They may get you stellar reception, but here on terra firma the large dish antennas for homeowners' satellite earth stations are winning anything but universal acclaim.
The presence of 12-foot-diameter dish antennas on suburban lawns is eliciting calls for zoning restrictions on antennas and right-to-satellite-dish laws.
With what appears to be an ear to the stars, the antennas pick up a proliferation of television signals relayed by satellites 22,000 miles above the earth. The available broadcasts range from Ted Turner's superstation to religious fare, Home Box Office, and dozens of other channels.
The dishes are generally too large to fit on the roof of a house, so owners have put them smack dab in the center of their yards. However great their entertainment value, for those whose view is limited to the antenna, the sight is anything but amusing.
''They're just plain ugly,'' says Peter M. Kelly, police commissioner of Kings Point, N.Y. His community passed an ordinance forbidding the construction of satellite earth stations on the basis of a dish antenna installed at a home in a neighboring town. ''And you don't just plop the thing in your yard,'' he says. ''It has to be set in concrete so it can pick up the signal.''
''I don't know what all the fuss is about,'' says the owner of a dish antenna in Wolcott, Conn. ''If someone else can plant a tree in their yard, why can't I plant an antenna?''
Not all towns or neighbors react with disdain; many are merely indifferent. Then there are Fred Hopengarten's neighbors. He is president of Channel One for Satellite TV in Boston and owns a backyard earth station. ''I have a neighbor who was already convinced her wisteria wasn't growing right because of my ham radio antennas,'' he says. ''I can't imagine what she thinks of my satellite antenna.''
Anywhere from 40,000 to 55,000 earth stations are now planted on plots of residential acreage or attached to customers' roofs in the United States.
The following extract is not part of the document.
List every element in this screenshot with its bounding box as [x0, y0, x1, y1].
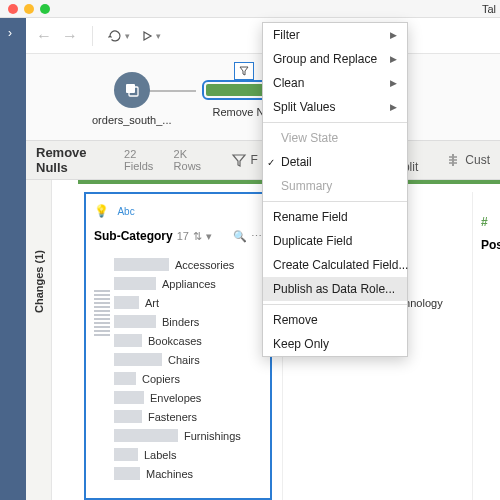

An additional 5,000 stations enter the distribution pipeline every month, according to industry figures. Two of the major markets for home satellite stations are rural dwellers, who must often endure weak TV signals, and apartment dwellers, who band together to split the cost of a dish, which is upwards of $10,000. For them, viewing a dish is rarely a problem.
But in the tightly packed lots of suburbia, satellite earth stations are about as inconspicuous as commercial searchlights, and to many, just as aesthetically pleasing. Their appearance has led to a flood of local ordinances restricting their use in dozens of towns from coast to coast. In one instance, an ordinance resulted in a lawsuit that ended in up in the Georgia Supreme Court. In short, the owner finally was forced to move his dish from the front yard to the backyard.
Most of the new laws simply require that the antennas at least be put in an owner's backyard or be concealed by bushes. But to be effective, the antennas need a clear view to the southern horizon because the satellites generally are in geosynchonous orbit above the equator. This means that often a dish has to be placed in the front yard - in clear view of neighbors.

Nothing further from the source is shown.